» DIRECTIONS
Copy exactly the lines of the records below, starting at the line that contains "Scopri di più [button] (90, 329)" and continuing through the last line, both included; omit any pictures.

Items listed in a dataset:

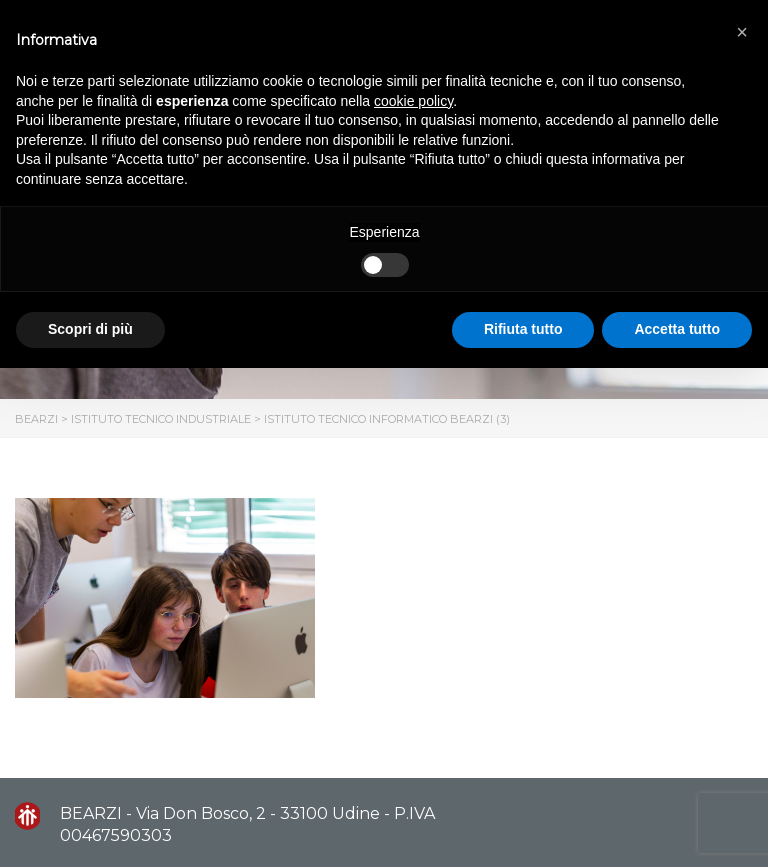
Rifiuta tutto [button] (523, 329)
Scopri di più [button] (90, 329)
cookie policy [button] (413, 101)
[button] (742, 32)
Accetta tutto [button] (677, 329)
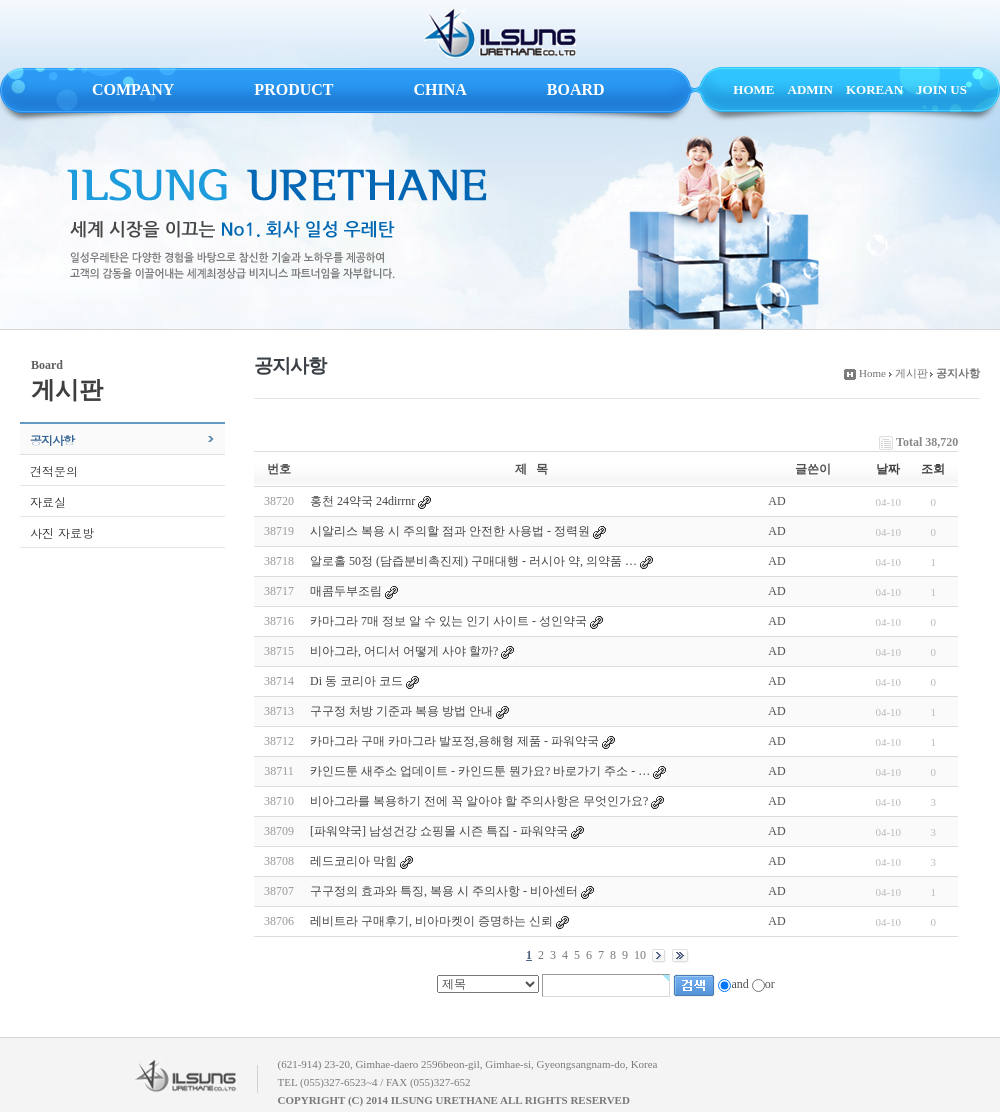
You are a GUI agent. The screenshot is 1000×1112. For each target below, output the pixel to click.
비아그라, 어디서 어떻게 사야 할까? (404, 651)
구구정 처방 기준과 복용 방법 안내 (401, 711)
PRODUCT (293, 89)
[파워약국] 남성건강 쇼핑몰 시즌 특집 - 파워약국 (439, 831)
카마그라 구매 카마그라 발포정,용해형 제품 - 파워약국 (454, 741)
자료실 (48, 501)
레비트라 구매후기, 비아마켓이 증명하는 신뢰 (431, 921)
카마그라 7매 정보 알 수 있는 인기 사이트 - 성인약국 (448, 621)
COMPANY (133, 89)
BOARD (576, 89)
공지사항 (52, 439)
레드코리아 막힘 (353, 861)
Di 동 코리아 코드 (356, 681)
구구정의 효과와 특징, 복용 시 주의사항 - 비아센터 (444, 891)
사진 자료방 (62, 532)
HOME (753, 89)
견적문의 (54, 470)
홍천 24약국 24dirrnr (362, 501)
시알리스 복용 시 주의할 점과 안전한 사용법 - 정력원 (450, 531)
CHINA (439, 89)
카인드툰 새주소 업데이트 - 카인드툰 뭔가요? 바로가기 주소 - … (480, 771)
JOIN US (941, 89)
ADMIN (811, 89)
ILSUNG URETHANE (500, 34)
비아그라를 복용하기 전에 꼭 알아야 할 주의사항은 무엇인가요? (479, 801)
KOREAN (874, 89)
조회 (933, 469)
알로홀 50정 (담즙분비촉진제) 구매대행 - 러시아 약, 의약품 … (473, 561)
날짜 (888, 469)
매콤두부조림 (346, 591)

» RESPONSE TO THE EXERCISE
Scopri di più [button] (90, 329)
cookie policy [button] (413, 101)
[button] (742, 32)
Accetta tutto [button] (677, 329)
You are a GUI agent. The screenshot is 1000×1112. For each target below, output the pixel to click.
비아그라, 어디서 어떻게 사야 할까? (404, 651)
구구정 처방 기준과 복용 방법 안내 (401, 711)
PRODUCT (293, 89)
[파워약국] 남성건강 쇼핑몰 시즌 특집 - 파워약국 (439, 831)
카마그라 구매 카마그라 발포정,용해형 제품 - 파워약국 (454, 741)
자료실 (48, 501)
레비트라 구매후기, 비아마켓이 증명하는 신뢰 (431, 921)
카마그라 7매 정보 알 수 있는 인기 사이트 - 성인약국 (448, 621)
COMPANY (133, 89)
BOARD (576, 89)
공지사항 (52, 439)
레드코리아 막힘 (353, 861)
Di 동 코리아 코드 (356, 681)
구구정의 효과와 특징, 복용 시 주의사항 - 비아센터 (444, 891)
사진 자료방 (62, 532)
HOME (753, 89)
견적문의 (54, 470)
홍천 24약국 24dirrnr (362, 501)
시알리스 복용 시 주의할 점과 안전한 사용법 - 정력원 (450, 531)
CHINA (439, 89)
카인드툰 새주소 업데이트 - 카인드툰 뭔가요? 바로가기 주소 - … (480, 771)
JOIN US (941, 89)
ADMIN (811, 89)
ILSUNG URETHANE (500, 34)
비아그라를 복용하기 전에 꼭 알아야 할 주의사항은 무엇인가요? (479, 801)
KOREAN (874, 89)
조회 (933, 469)
알로홀 50정 (담즙분비촉진제) 구매대행 - 러시아 약, 의약품 … (473, 561)
날짜 (888, 469)
매콤두부조림 (346, 591)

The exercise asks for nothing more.